Re: Proposal: CAP_PAYLOAD to reduce Meltdown and Spectre mitigation costs

From: Willy Tarreau
Date: Sun Jan 07 2018 - 12:44:16 EST


On Sun, Jan 07, 2018 at 11:14:21AM +0200, Avi Kivity wrote:
> CAP_RAWIO is like CAP_PAYLOAD in that both allow you to read stuff you
> shouldn't have access to on a vulnerable CPU. But CAP_PAYLOAD won't give you
> that access on a non-vulnerable CPU, so it's safer.

But it's still a wider surface for something quite similar. With
CAP_SYS_RAWIO you already have /dev/mem, iopl(), etc. I don't think
it's unreasonable to require that prctl() is added to applications
that require such functionality, it's not really more difficult to
deal with than dealing with an extra capability and managing its
impacts. And prctl() already does quite a lot of similar stuff like
enabling/disabling access to the TSC for example.

> The advantage of not requiring prctl() is that it will work on unmodified
> applications, requiring only sysadmin intervention (and it's the sysadmin's
> role to designate an application as payload, not the application's).

It can as well be seen as a configuration option. And not opening this
to any random application by default sounds reasonable as well. I'm not
saying it's perfect, just trying to figure a reasonable path here.

> > I'm interested in participating to working on such a solution, given
> > that haproxy is severely impacted by "pti=on" and that for now we'll
> > have to run with "pti=off" on the whole system until a more suitable
> > solution is found.
> >
> > I'd rather not rush anything and let things calm down for a while to
> > avoid adding disturbance to the current situation. But I'm willing to
> > continue this discussion and even test patches.
> >
> >
>
> Then you might want to test
> https://www.spinics.net/lists/kernel/msg2689101.html and its companion
> patchset https://www.spinics.net/lists/kernel/msg2689134.html, which as a
> side effect significantly reduce KPTI impact on C10K applications (and as
> their main effect improve their performance).

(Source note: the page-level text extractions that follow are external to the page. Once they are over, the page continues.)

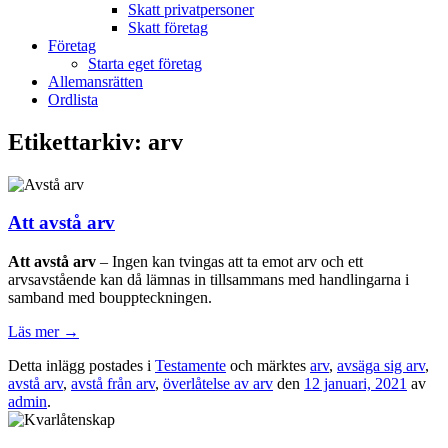
Skatt privatpersoner
Skatt företag
Företag
Starta eget företag
Allemansrätten
Ordlista
Etikettarkiv:
arv
Att avstå arv
Att avstå arv
– Ingen kan tvingas att ta emot arv och ett
arvsavstående kan då lämnas in tillsammans med handlingarna i
samband med bouppteckningen.
Läs mer
→
Detta inlägg postades i
Testamente
och märktes
arv
,
avsäga sig arv
,
avstå arv
,
avstå från arv
,
överlåtelse av arv
den
12 januari, 2021
av
admin
.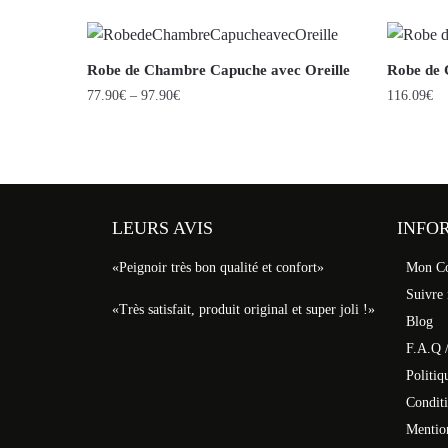
Robe de Chambre Capuche avec Oreille
Robe de 
77.90
€
–
97.90
€
116.09
€
LEURS AVIS
INFO
«Peignoir très bon qualité et confort»
Mon C
Suivre
«Très satisfait, produit original et super joli !»
Blog
F.A.Q /
Politiq
Conditi
Mentio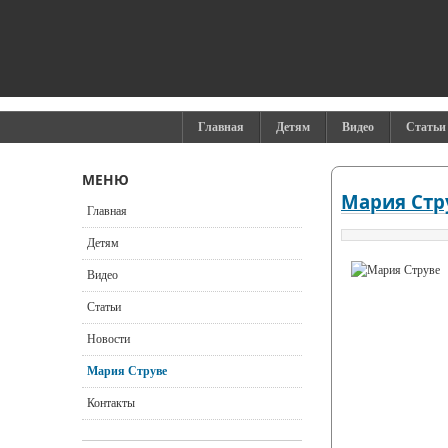
Главная
Детям
Видео
Статьи
МЕНЮ
Мария Стр
Главная
Детям
Видео
Статьи
Новости
Мария Струве
Контакты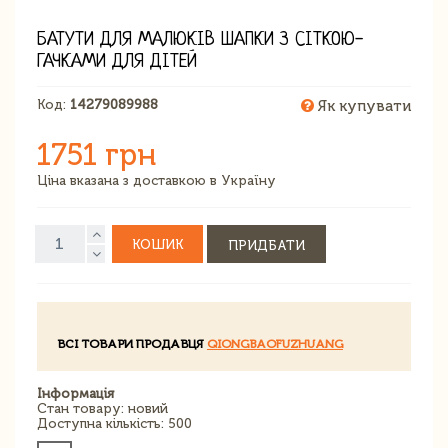
БАТУТИ ДЛЯ МАЛЮКІВ ШАПКИ З СІТКОЮ-
ГАЧКАМИ ДЛЯ ДІТЕЙ
Код:
14279089988
Як купувати
1751 грн
Ціна вказана з доставкою в Україну
КОШИК
ПРИДБАТИ
ВСІ ТОВАРИ ПРОДАВЦЯ
QIONGBAOFUZHUANG
Інформація
Стан товару: новий
Доступна кількість: 500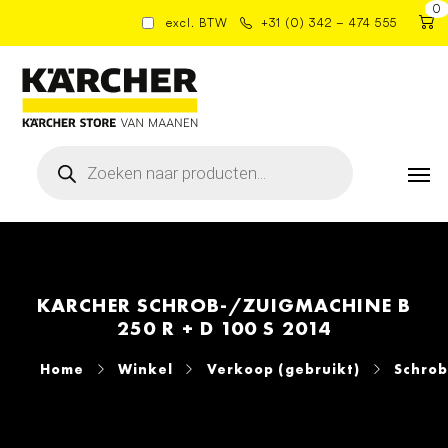
0
excl. BTW
+31 (0) 342 – 474 555
Producten
zoeken
KARCHER SCHROB-/ZUIGMACHINE B
250 R + D 100 S 2014
Home
Winkel
Verkoop (gebruikt)
Schro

I've seen that two days ago but didn't read more. Now I've checked a bit
more but it seems very focused on block I/O (which makes sense for a DB
or for a server for example), which will not help for my specific use
case. In my case I'm wasting a lot of time in accept(), setsockopt(),
fcntl(), bind(), connect(), recv(), send(), shutdown() or close(). The
poller is almost unnoticeable since I/O events are grouped.

Cheers,
Willy